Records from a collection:

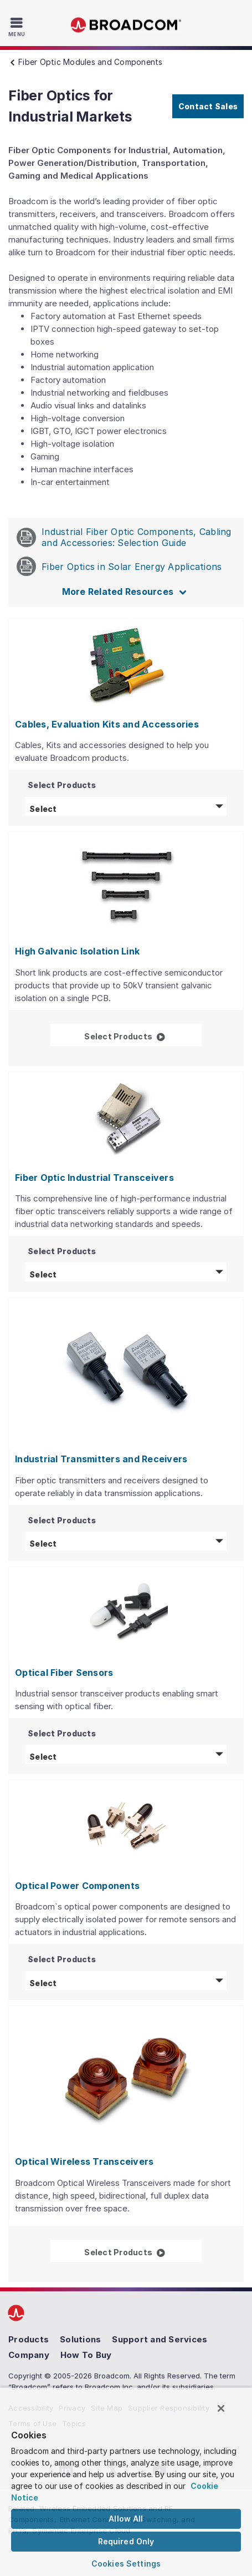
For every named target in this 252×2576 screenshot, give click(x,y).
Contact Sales (208, 106)
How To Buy (86, 2355)
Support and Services (159, 2339)
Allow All (126, 2518)
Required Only (126, 2541)
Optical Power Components (77, 1885)
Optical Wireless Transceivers (84, 2161)
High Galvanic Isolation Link (77, 951)
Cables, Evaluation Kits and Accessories (107, 724)
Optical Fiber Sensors (64, 1672)
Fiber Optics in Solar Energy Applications (119, 566)
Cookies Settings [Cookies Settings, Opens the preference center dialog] (126, 2563)
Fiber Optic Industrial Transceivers (94, 1177)
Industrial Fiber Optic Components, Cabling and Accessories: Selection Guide (124, 537)
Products (28, 2339)
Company (28, 2355)
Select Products (142, 1035)
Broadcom (126, 25)
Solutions (80, 2339)
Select (128, 808)
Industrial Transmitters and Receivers (101, 1458)
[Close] (221, 2408)
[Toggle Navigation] (18, 27)
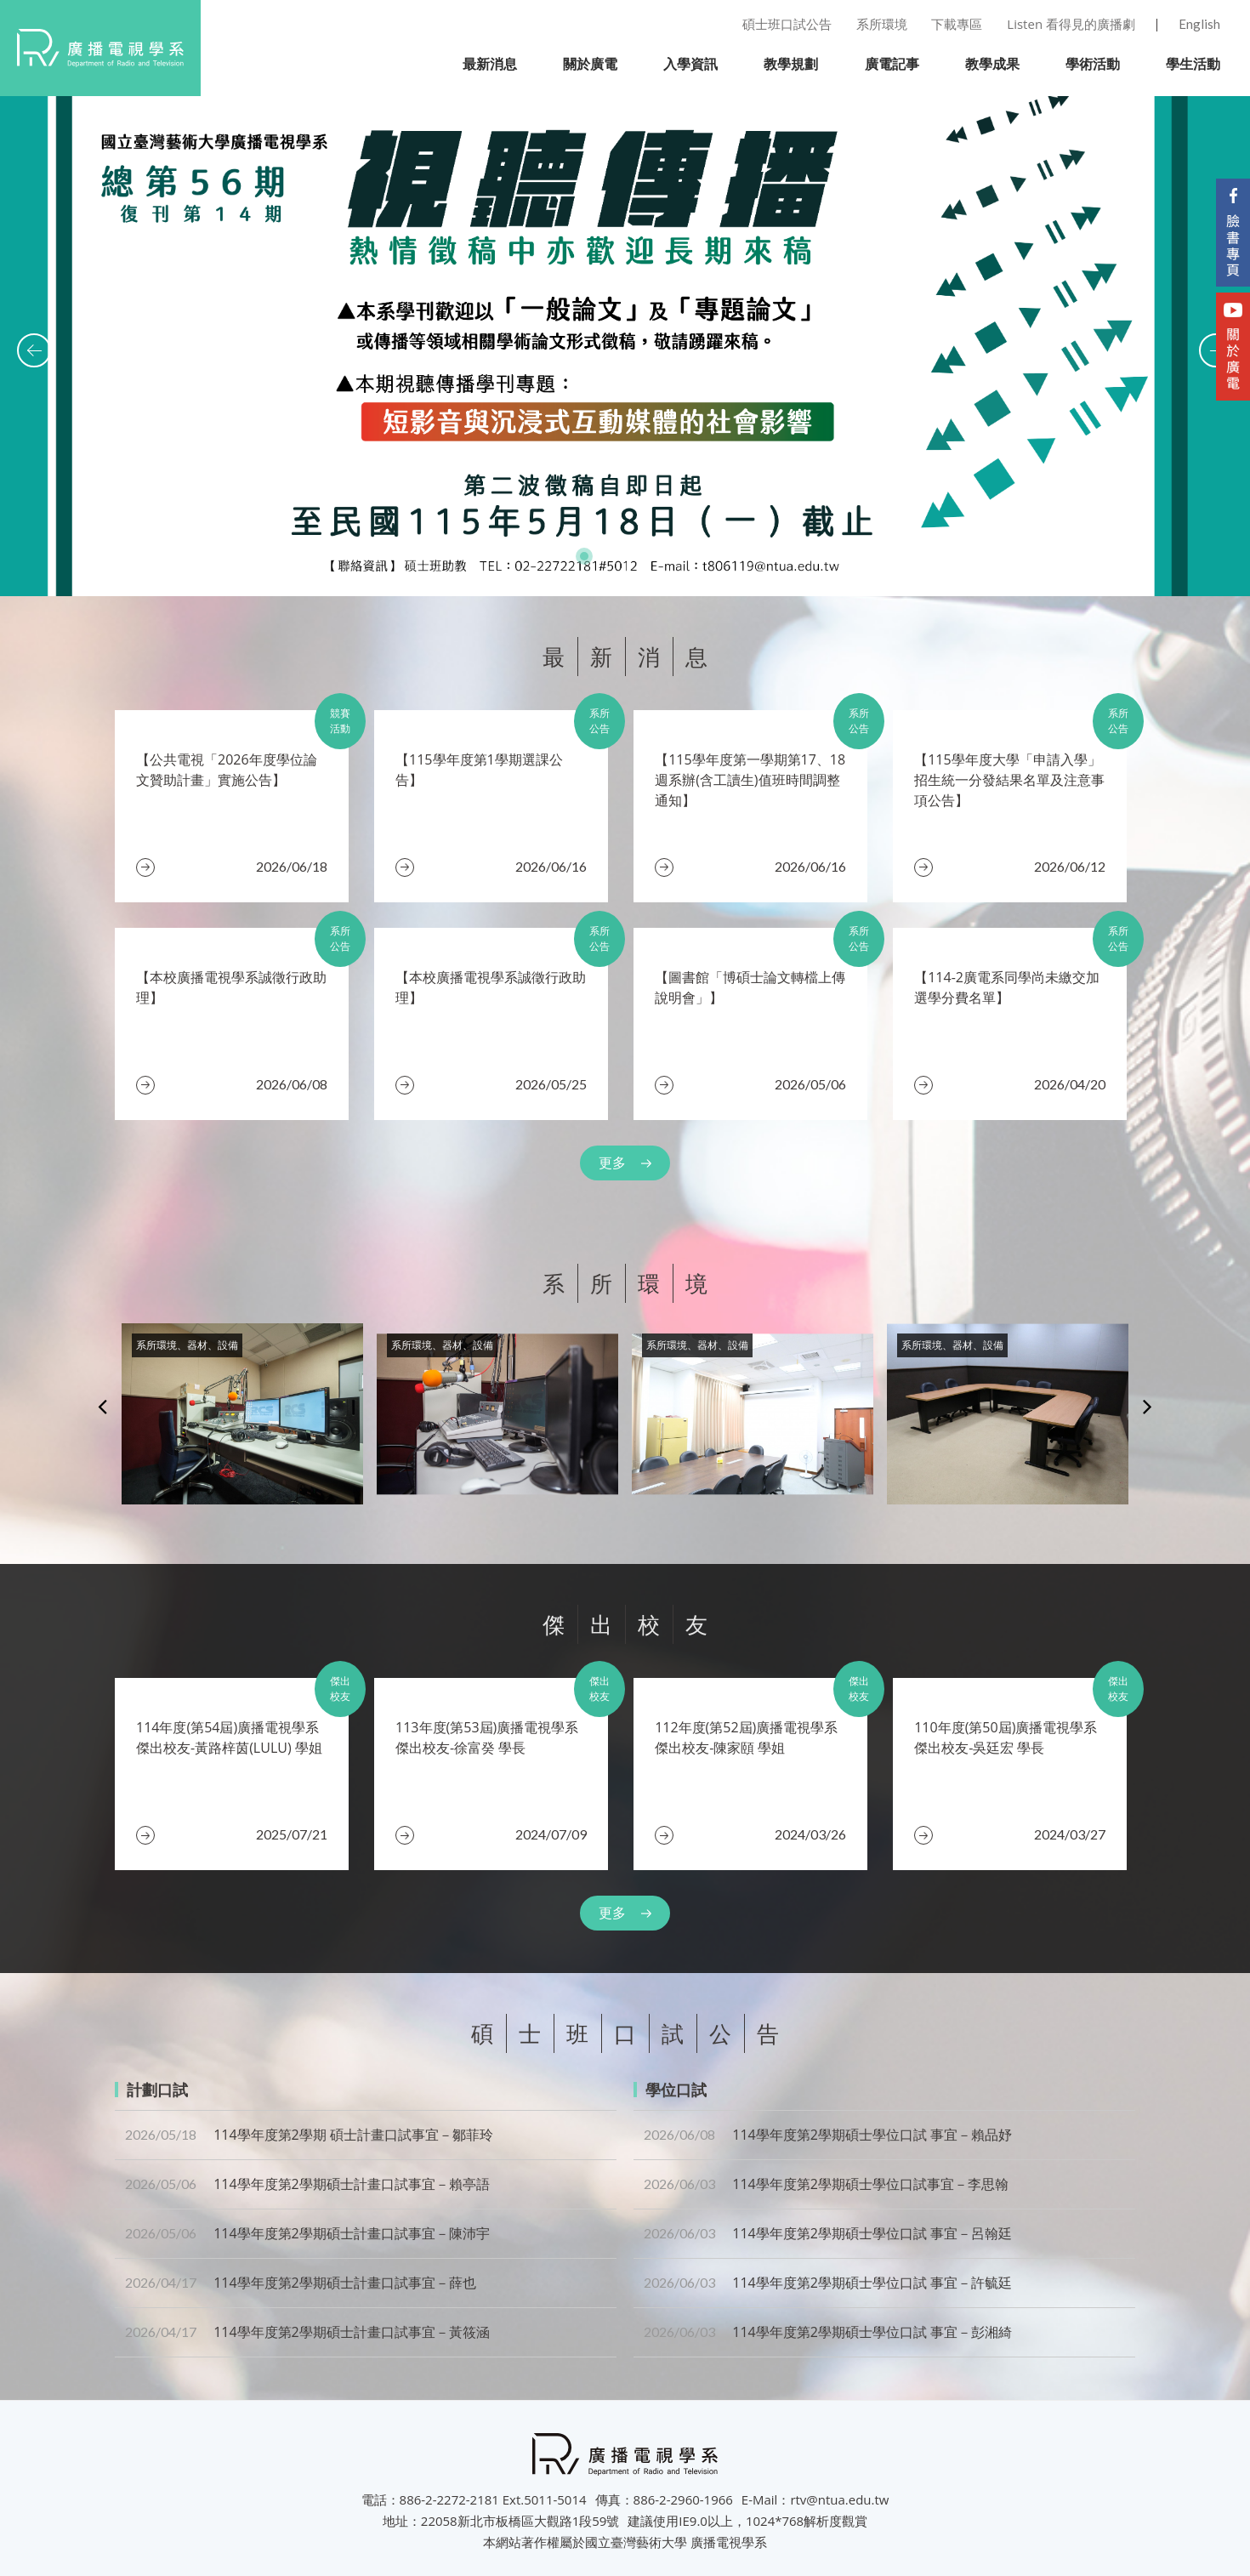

PROBLEM TO SOLVE:
Check each line above for the string "Industrial" and report how many lines have it, giving only the number.

ANSWER BOX:
3